Scanner rachidien et myélo-scanner : rôle en cas de suspicion de cause compressive associée

Le scanner rachidien, parfois couplé à un myélo-scanner, garde une place lorsqu’une compression mécanique est suspectée et que l’IRM n’est pas disponible ou contre-indiquée. Il visualise bien les lésions osseuses (arthrose, canal lombaire étroit, métastases) et les hernies discales, mais reste moins sensible pour les anomalies purement inflammatoires méningées. Dans une méningoradiculite, son rôle est donc surtout d’exclure une pathologie associée ou alternative, notamment devant un syndrome de la queue de cheval. En présence d’un débord discal au contact du sac dural, la confrontation avec la clinique (douleur mécanique vs inflammatoire) et le LCR reste déterminante pour décider d’un geste neurochirurgical.
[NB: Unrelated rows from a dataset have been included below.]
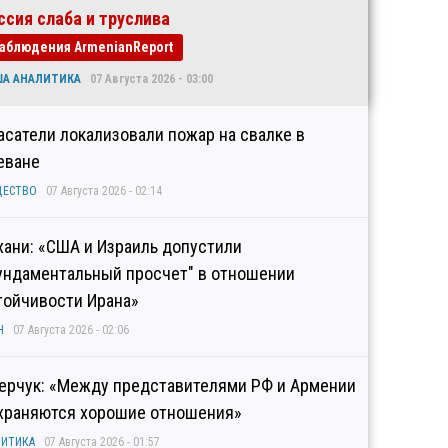
ссия слаба и труслива
аблюдения ArmenianReport
ША АНАЛИТИКА
07 Августа 2026 - 03:00
асатели локализовали пожар на свалке в
еване
ЩЕСТВО
07 Августа 2026 - 02:14
хани: «США и Израиль допустили
ундаментальный просчет" в отношении
тойчивости Ирана»
Н
07 Августа 2026 - 02:06
ерчук: «Между представителями РФ и Армении
храняются хорошие отношения»
ИТИКА
07 Августа 2026 - 01:57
Diagnostics différentiels : polyradiculonévrite (Guillain-Barré), canal lombaire étroit et méningites pures

La polyradiculonévrite aiguë inflammatoire, ou syndrome de Guillain-Barré, constitue un diagnostic différentiel majeur. Les deux affections partagent une atteinte radiculaire et une hyperprotéinorachie, mais le SGB se distingue par une faiblesse motrice symétrique ascendante, une aréflexie diffuse, des troubles sensitifs souvent discrets et l’absence de céphalées ou de signes méningés francs. Le LCR montre classiquement une dissociation albumino-cytologique (protéines très élevées, cellules < 10/mm³). À l’inverse, la méningoradiculite infectieuse s’accompagne d’une pléiocytose. Le canal lombaire étroit, l’hernie discale et les tumeurs épidurales provoquent aussi des radiculalgies et parfois un syndrome de la queue de cheval, mais sans méningite ni contextes infectieux clairs. L’IRM rachidienne et l’absence de pléiocytose orientent alors le diagnostic.
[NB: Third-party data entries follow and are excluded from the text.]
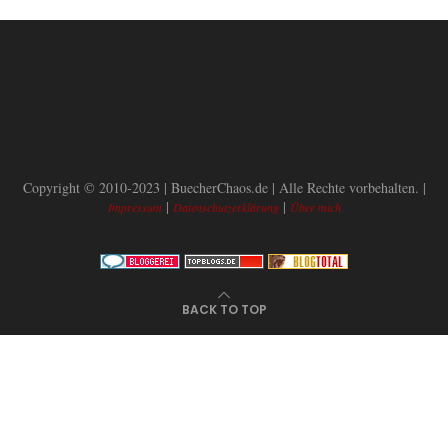
Copyright © 2010-2023 | BuecherChaos.de | Alle Rechte vorbehalten. |
|
|
Impressum
Datenschutzerklärung
Über mich
BACK TO TOP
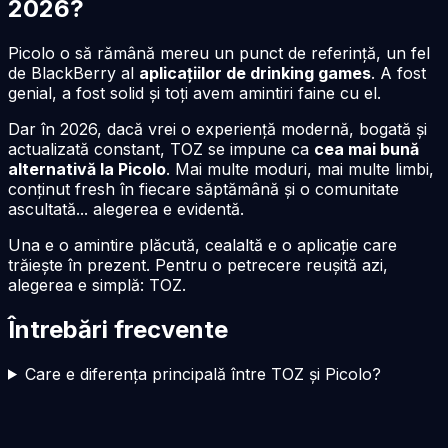
2026
?
Picolo o să rămână mereu un punct de referință, un fel
de BlackBerry al
aplicațiilor de drinking games
. A fost
genial, a fost solid și toți avem amintiri faine cu el.
Dar în
2026
, dacă vrei o experiență modernă, bogată și
actualizată constant, TOZ se impune ca
cea mai bună
alternativă la Picolo
. Mai multe moduri, mai multe limbi,
conținut fresh în fiecare săptămână și o comunitate
ascultată... alegerea e evidentă.
Una e o amintire plăcută, cealaltă e o aplicație care
trăiește în prezent. Pentru o petrecere reușită azi,
alegerea e simplă: TOZ.
Întrebări frecvente
Care e diferența principală între TOZ și Picolo?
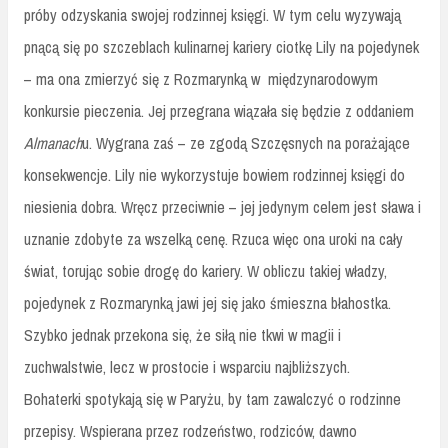
próby odzyskania swojej rodzinnej księgi. W tym celu wyzywają
pnącą się po szczeblach kulinarnej kariery ciotkę Lily na pojedynek
– ma ona zmierzyć się z Rozmarynką w
międzynarodowym
konkursie pieczenia. Jej przegrana wiązała się będzie z oddaniem
Almanach
u. Wygrana zaś – ze zgodą Szczęsnych na porażające
konsekwencje. Lily nie wykorzystuje bowiem rodzinnej księgi do
niesienia dobra. Wręcz przeciwnie – jej jedynym celem jest sława i
uznanie zdobyte za wszelką cenę. Rzuca więc ona uroki na cały
świat, torując sobie drogę do kariery. W obliczu takiej władzy,
pojedynek z Rozmarynką jawi jej się jako śmieszna błahostka.
Szybko jednak przekona się, że siłą nie tkwi w magii i
zuchwalstwie, lecz w prostocie i wsparciu najbliższych.
Bohaterki spotykają się w Paryżu, by tam zawalczyć o rodzinne
przepisy. Wspierana przez rodzeństwo, rodziców, dawno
Les méningites « pures » (virales, bactériennes) sans atteinte radiculaire donnent des céphalées, un syndrome méningé franc, parfois des troubles de la vigilance, mais sans douleur en bande ni déficit métamérique. La distinction est essentielle, car la présence de signes radiculaires impose de compléter l’évaluation par une ENMG et une imagerie rachidienne. Dans la pratique, la combinaison d’une anamnèse ciblée, d’un examen soigneux, du LCR et de l’IRM permet de classer la grande majorité des patients et d’éviter à la fois le surtraitement antibiotique au long cours et le retard thérapeutique dans les infections graves.
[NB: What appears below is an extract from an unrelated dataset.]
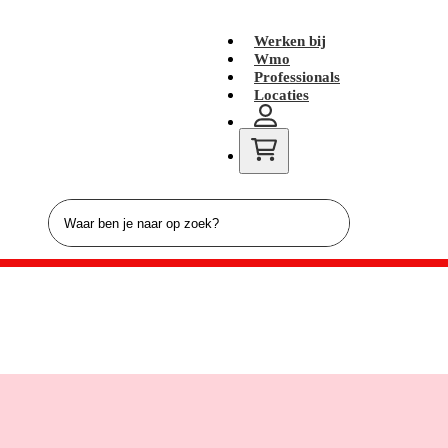
Werken bij
Wmo
Professionals
Locaties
Score clinique, sérologies et algorithmes décisionnels pour le diagnostic de méningoradiculite de lyme

Pour la méningoradiculite de Lyme, plusieurs sociétés savantes européennes ont proposé des critères et des algorithmes décisionnels. Trois critères majeurs sont généralement retenus pour la neuroborréliose certaine : symptômes neurologiques évocateurs sans autre cause évidente, pléiocytose dans le LCR et synthèse intrathécale d’anticorps anti-Borrelia (index > 2). Si deux critères seulement sont présents, le diagnostic est considéré comme possible et doit être réévalué à la lumière de l’évolution clinique et des résultats de PCR ou d’IRM. Chez l’enfant, une paralysie faciale périphérique associée à une sérologie sanguine positive peut suffire à justifier un traitement spécifique, même en l’absence d’étude du LCR, car le rapport bénéfice/risque est en faveur d’une antibiothérapie précoce.

L’intégration des sérologies dans ces algorithmes nécessite une grande prudence. Une sérologie ELISA positive, même confirmée par Western blot, ne doit jamais être interprétée isolément comme une preuve de neuroborréliose, surtout en zone de forte prévalence où jusqu’à 5 à 15 % de la population peut présenter des anticorps de contact. Le contexte (exposition aux tiques, érythème migrant antérieur, signes neurologiques typiques), le LCR et l’imagerie restent déterminants. Une approche structurée, fondée sur des scores cliniques, évite les dérives diagnostiques (surdiagnostic de « Lyme chronique », traitements d’antibiotiques prolongés inefficaces) et focalise la prise en charge sur les patients présentant une véritable méningoradiculite de Lyme active, chez qui une antibiothérapie adaptée permet une régression rapide des douleurs, souvent en moins de 48 heures, et limite le risque de séquelles sensitivo-motrices.